## WHAT THIS TASK INVOLVES:
Tell how many lines in the data contain the string "Aave", using a single number as the whole reply.

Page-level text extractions
Content starts

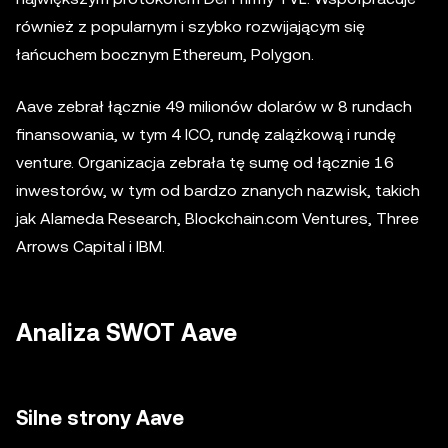
również z popularnym i szybko rozwijającym się
łańcuchem bocznym Ethereum, Polygon.
Aave zebrał łącznie 49 milionów dolarów w 8 rundach
finansowania, w tym 4 ICO, rundę zalążkową i rundę
venture. Organizacja zebrała tę sumę od łącznie 16
inwestorów, w tym od bardzo znanych nazwisk, takich
jak Alameda Research, Blockchain.com Ventures, Three
Arrows Capital i IBM.
Analiza SWOT Aave
Silne strony Aave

Content ends

## ANSWER TO THE EXERCISE:
3